South, oil and magic

Fotografie di Emanuele Gaudioso

A cura di Cristiano Capuano

Scritto per e pubblicato su Witness Journal

 

Viggiano, Basilicata. La più grande piattaforma di estrazione petrolifera d’Europa si estende per oltre millequattrocento chilometri quadrati, ai piedi del Sacro Monte e del santuario della Madonna Nera; nera come “l’oro” che scorre e ribolle nel sottosuolo della Val d’Agri

 

© Emanuele Gaudioso

 

Qui viene estratto l’80% del petrolio italiano, che ammonta a circa il 10% del fabbisogno energetico del paese. Eni, Geogastock, Shell e Total sono alcune delle compagnie petrolifere che investono in progetti di sviluppo in una delle regioni più povere d’Italia, estraendo migliaia di barili al giorno.

C’è chi ha parlato di “Texas italiano”, di “Basilicata Saudita”, ma la Val d’Agri pare piuttosto presentare similitudini col Venezuela degli ultimi anni, rispecchiandosi nei concreti rischi di un’economia a trazione unidirezionale altrimenti condannata ad una prospettiva di ristagno.

La storia delle estrazioni energetiche in questi territori del Mezzogiorno non ha, però, origini recenti. Il regio decreto 1443 del 29 luglio 1927, che aprì la strada alla “ricerca e coltivazione delle miniere”, rappresenta la prima pietra del massiccio sviluppo dell’industria estrattiva di idrocarburi, la quale sarebbe poi esplosa negli anni Novanta, fino ad arrivare ai recenti sviluppi della legge Sblocca Italia, artefice di un ulteriormente indebolimento del potere decisionale degli enti locali.

Le attività degli stabilimenti del Centro Oli fanno di Viggiano una delle località estrattive più ricche d’Europa, ma i sindacalisti locali sostengono che solo un’irrisoria percentuale degli oltre 11 miliardi di royalties versati dall’Eni nelle casse comunali nel quindicennio 1998-2013 sia stata investita in progetti di nuova occupazione per la popolazione locale.

Ed è proprio sulla popolazione e sulle attività tradizionali che l’impatto dell’industria petrolifera si presenta più gravoso. Oltre ai disagi ecologici causati dalle trivellazioni, primo su tutti l’inquinamento del lago del Pertusillo tra i comuni di Spinoso, Montemurro e Grumento Nova, sono anche i numeri sull’impiego della popolazione locale ad essere impietosi.

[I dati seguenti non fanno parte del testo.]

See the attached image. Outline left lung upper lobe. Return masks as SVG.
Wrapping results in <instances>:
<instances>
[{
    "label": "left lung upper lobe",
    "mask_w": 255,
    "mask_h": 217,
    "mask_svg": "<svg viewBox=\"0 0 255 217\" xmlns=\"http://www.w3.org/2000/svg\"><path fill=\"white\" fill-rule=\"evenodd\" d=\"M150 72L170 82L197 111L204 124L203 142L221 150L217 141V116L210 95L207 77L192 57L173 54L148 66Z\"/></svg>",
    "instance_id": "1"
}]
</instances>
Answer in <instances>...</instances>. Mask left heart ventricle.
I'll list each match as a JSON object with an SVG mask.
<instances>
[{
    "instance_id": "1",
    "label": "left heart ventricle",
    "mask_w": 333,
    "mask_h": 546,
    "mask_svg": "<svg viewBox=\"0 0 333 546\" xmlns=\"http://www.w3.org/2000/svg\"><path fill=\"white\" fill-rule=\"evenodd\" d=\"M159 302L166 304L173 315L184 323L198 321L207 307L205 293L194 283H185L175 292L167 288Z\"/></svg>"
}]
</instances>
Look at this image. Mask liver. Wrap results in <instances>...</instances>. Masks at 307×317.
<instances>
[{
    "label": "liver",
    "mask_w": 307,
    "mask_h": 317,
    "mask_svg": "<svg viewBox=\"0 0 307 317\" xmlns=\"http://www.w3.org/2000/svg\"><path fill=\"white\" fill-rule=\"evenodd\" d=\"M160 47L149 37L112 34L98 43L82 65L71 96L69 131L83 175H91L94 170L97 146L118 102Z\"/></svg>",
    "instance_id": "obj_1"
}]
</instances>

La Val d’Agri trabocca, infatti, di tecnici stranieri e manodopera proveniente da altre zone del paese, mentre alla gente del posto tocca accontentarsi di contratti a tempo determinato per attività a basso reddito e poco qualificate (manutenzione, servizi di vigilanza).

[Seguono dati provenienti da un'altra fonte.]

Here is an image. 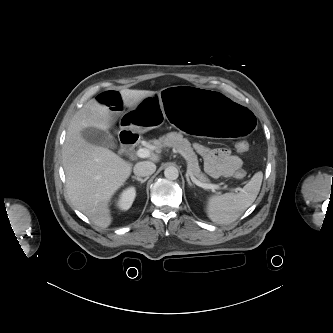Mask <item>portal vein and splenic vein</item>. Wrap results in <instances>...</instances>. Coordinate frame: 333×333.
Listing matches in <instances>:
<instances>
[{"instance_id":"obj_1","label":"portal vein and splenic vein","mask_w":333,"mask_h":333,"mask_svg":"<svg viewBox=\"0 0 333 333\" xmlns=\"http://www.w3.org/2000/svg\"><path fill=\"white\" fill-rule=\"evenodd\" d=\"M137 156L140 158H147L150 156V150L146 149V148H140L137 151ZM192 181L199 187L203 188V189H210L212 191H214L215 189H219V185L216 184H208V183H204L201 182L200 180L196 179L192 174H190ZM235 192H238L240 190V188H235L233 189Z\"/></svg>"}]
</instances>
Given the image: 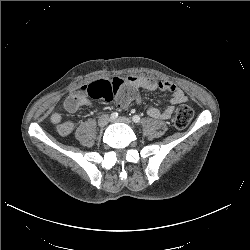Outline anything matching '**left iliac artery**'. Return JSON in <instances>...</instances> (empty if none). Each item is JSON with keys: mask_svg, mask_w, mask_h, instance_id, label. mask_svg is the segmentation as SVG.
Listing matches in <instances>:
<instances>
[{"mask_svg": "<svg viewBox=\"0 0 250 250\" xmlns=\"http://www.w3.org/2000/svg\"><path fill=\"white\" fill-rule=\"evenodd\" d=\"M132 121L135 122V123H139V122H140V116L134 115V116L132 117Z\"/></svg>", "mask_w": 250, "mask_h": 250, "instance_id": "44dca946", "label": "left iliac artery"}]
</instances>
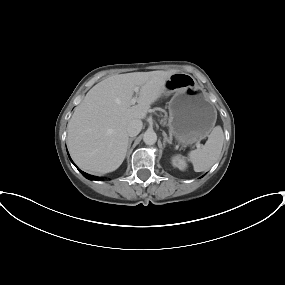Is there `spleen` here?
<instances>
[{
    "label": "spleen",
    "instance_id": "3e777b00",
    "mask_svg": "<svg viewBox=\"0 0 285 285\" xmlns=\"http://www.w3.org/2000/svg\"><path fill=\"white\" fill-rule=\"evenodd\" d=\"M223 142V130L220 126H216L204 145L189 152L188 159L193 164L195 172H202L213 166L220 157Z\"/></svg>",
    "mask_w": 285,
    "mask_h": 285
}]
</instances>
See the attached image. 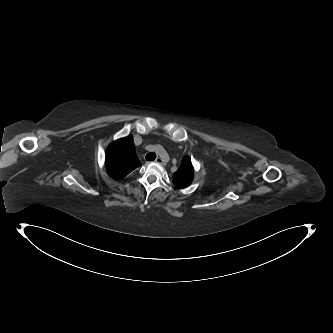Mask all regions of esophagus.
<instances>
[{
  "mask_svg": "<svg viewBox=\"0 0 333 333\" xmlns=\"http://www.w3.org/2000/svg\"><path fill=\"white\" fill-rule=\"evenodd\" d=\"M156 163L161 164V165H165L166 161L163 160L161 157H157L155 160Z\"/></svg>",
  "mask_w": 333,
  "mask_h": 333,
  "instance_id": "34e87169",
  "label": "esophagus"
}]
</instances>
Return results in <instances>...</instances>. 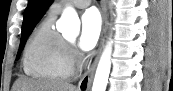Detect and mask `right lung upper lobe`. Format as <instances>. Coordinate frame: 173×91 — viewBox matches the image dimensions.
Here are the masks:
<instances>
[{
  "instance_id": "right-lung-upper-lobe-1",
  "label": "right lung upper lobe",
  "mask_w": 173,
  "mask_h": 91,
  "mask_svg": "<svg viewBox=\"0 0 173 91\" xmlns=\"http://www.w3.org/2000/svg\"><path fill=\"white\" fill-rule=\"evenodd\" d=\"M53 0H37L35 2V5L33 9L30 12L24 35L22 38L29 32H32L35 25L38 23V21L41 19V17L44 15L45 11L48 9V7L51 5Z\"/></svg>"
}]
</instances>
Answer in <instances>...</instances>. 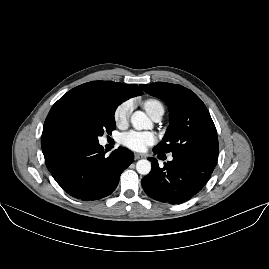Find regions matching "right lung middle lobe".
Returning a JSON list of instances; mask_svg holds the SVG:
<instances>
[{
  "label": "right lung middle lobe",
  "instance_id": "obj_1",
  "mask_svg": "<svg viewBox=\"0 0 269 269\" xmlns=\"http://www.w3.org/2000/svg\"><path fill=\"white\" fill-rule=\"evenodd\" d=\"M116 108L107 102L66 100L53 105L44 125L64 129L82 142H98L104 132L111 134L116 128Z\"/></svg>",
  "mask_w": 269,
  "mask_h": 269
}]
</instances>
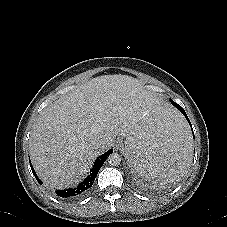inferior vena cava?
<instances>
[{"mask_svg": "<svg viewBox=\"0 0 227 227\" xmlns=\"http://www.w3.org/2000/svg\"><path fill=\"white\" fill-rule=\"evenodd\" d=\"M104 142L103 141H101V140H98V141H94L93 143H92V145H93V148L94 149H100V148H102V147H104Z\"/></svg>", "mask_w": 227, "mask_h": 227, "instance_id": "inferior-vena-cava-1", "label": "inferior vena cava"}]
</instances>
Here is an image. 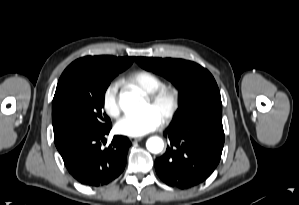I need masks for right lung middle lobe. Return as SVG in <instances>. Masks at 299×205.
<instances>
[{
    "instance_id": "dd1d6c3e",
    "label": "right lung middle lobe",
    "mask_w": 299,
    "mask_h": 205,
    "mask_svg": "<svg viewBox=\"0 0 299 205\" xmlns=\"http://www.w3.org/2000/svg\"><path fill=\"white\" fill-rule=\"evenodd\" d=\"M114 74L69 73L53 99L52 123L57 149L74 137L111 125L103 113L105 91Z\"/></svg>"
}]
</instances>
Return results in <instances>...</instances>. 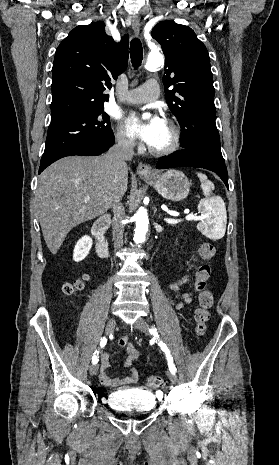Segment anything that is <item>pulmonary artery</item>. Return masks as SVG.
Here are the masks:
<instances>
[{
    "mask_svg": "<svg viewBox=\"0 0 279 465\" xmlns=\"http://www.w3.org/2000/svg\"><path fill=\"white\" fill-rule=\"evenodd\" d=\"M159 96V85L155 79L147 80L142 86L129 91L124 101L129 103H148Z\"/></svg>",
    "mask_w": 279,
    "mask_h": 465,
    "instance_id": "obj_1",
    "label": "pulmonary artery"
}]
</instances>
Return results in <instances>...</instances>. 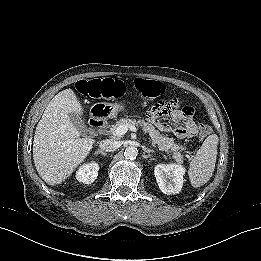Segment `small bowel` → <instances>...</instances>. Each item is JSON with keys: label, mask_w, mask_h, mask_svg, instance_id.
Returning a JSON list of instances; mask_svg holds the SVG:
<instances>
[{"label": "small bowel", "mask_w": 261, "mask_h": 261, "mask_svg": "<svg viewBox=\"0 0 261 261\" xmlns=\"http://www.w3.org/2000/svg\"><path fill=\"white\" fill-rule=\"evenodd\" d=\"M178 115V114H177ZM158 116L152 114L150 112V119L157 125V127L161 130H172V127L168 124V123H165V122H161L160 120H157ZM174 118L172 119V121L174 122ZM185 125L191 127V133L194 132L195 130V123L192 121V119H187L185 120ZM174 131V130H173ZM190 133V134H191Z\"/></svg>", "instance_id": "c3829d8e"}]
</instances>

Ma più di tutto, in questi contentini assistenzialisti si rifrange l’immagine di un popolo soggetto ai rischi di una drastica mutazione identitaria. Le raffinerie si stagliano nel cielo della Val d’Agri come cattedrali nel deserto, miraggi industriali bramati da una popolazione afflitta dal tramonto di attività tradizionali legate all’agricoltura e all’artigianato.